The Joker is Batman's nemesis— as unpredictable as Batman is methodical—and arguably the best villain I've ever seen on screen as his motive is not based in the age-old money or power. It's mayhem and anarchy. He lives for pandemonium the way a terrorist might, and feeds off the soul-shattering terror of others.
I did feel that the inescapable coverage of the film made me much more aware of Ledger’s performance, and consequently I scrutinized every frame of the Joker's scenes. It's hard to believe that such a psychopath was created by the soft-voiced Aussie, who once confessed to wanting to dance like Gene Kelly. I promise this review will be spoiler free, but I can say this: yes, this film belong to the Joker; yes, Ledger underwent an almost impossible sinister and complete transformation: the eyes, the movements, the smooth, creepy voice. Do I think this is the role that drove Ledger to his untimely death? No. The Joker is a sick, twisted mass murderer, but he is also jester; at the heart of this character is a love of practical jokes, and he gets more laughs than Batman and Alfred combined. Ledger looks as if he is having a ball onscreen and while we can celebrate that performance, it makes me sad that it will be his last. It makes me sick to think that with the next movie, they may have to recast the Joker. The movie is predicted to open with an astounding $155 million take (and replace “Spiderman 3 as the highest grossing opening weekend ever), so that is a real possibly.
Nolan realizes what a lot of moviemakers have not: while CGI is a money-saving solution to pump up the action, moviegoers see it as a cop out and it’s uninteresting to watch a pixilated superhero fight off pixilated bad guys. The movie does use CGI in a very inventive, but sparing ways. Most of the stunts were done the old-fashioned way with cables, ingenuity, explosives and crazy stuntmen. The writing and acting are just as spectacular as the action sequences.

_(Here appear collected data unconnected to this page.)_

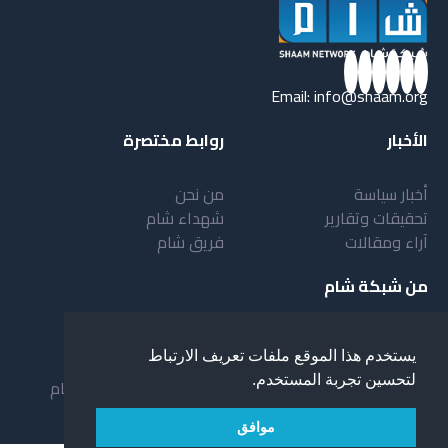
Email:
info@shaam.org
الأخبار
روابط مختصرة
أخبار سياسة
من نحن
تحقيقات وتقارير
شهداء شام
آراء ومقالات
فريق شام
من شبكة شام
أهداف شبكة شام
بنية شبكة شام
يستخدم هذا الموقع ملفات تعريف الارتباط
خدمات شبكة شام
مقدمة عن شبكة شام
لتحسين تجربة المستخدم.
المستفيدون من الشبكة
نظام العمل في شبكة شام
لمحة عن شبكة شبام
موافق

Bale and Ledger have extended scenes together, and are equals in both the characters they play and the amazing actors they are.

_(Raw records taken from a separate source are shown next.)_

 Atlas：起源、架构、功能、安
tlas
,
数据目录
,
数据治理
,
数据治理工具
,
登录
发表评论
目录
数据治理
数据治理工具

The only criticism I can possibly dredge up (besides Bale’s super-rasy, over-the-top Batman voice) is that I felt that Maggie Gyllenhaal, an Oscar-nominated actress, was terribly unused as Rachel Dawes, Harvey Dent’s current girlfriend, and Bruce Wayne’s/Batman’s love. Gyllenhaal is a talented actress and while she was a vibrant improvement to Katie Holmes’ sleepy, uninspired turn at the same A.D.A., I wish she had more scenes with Bruce Wayne and Batman to further solidify their relationship and the push-pull of the dramatic love triangle between Bruce, Rachel and the coin-flipping Harvey Dent, (who suffers his own tragic transformation).
“The Dark Knight” is an excellent, realistic film that feels more like a true-life thriller than a fantastical tale about a superhero. It is tragic that the movie will forever be shrouded in grief due to the untimely passing of an extremely talented actor in Ledger, who gives the performance of his life.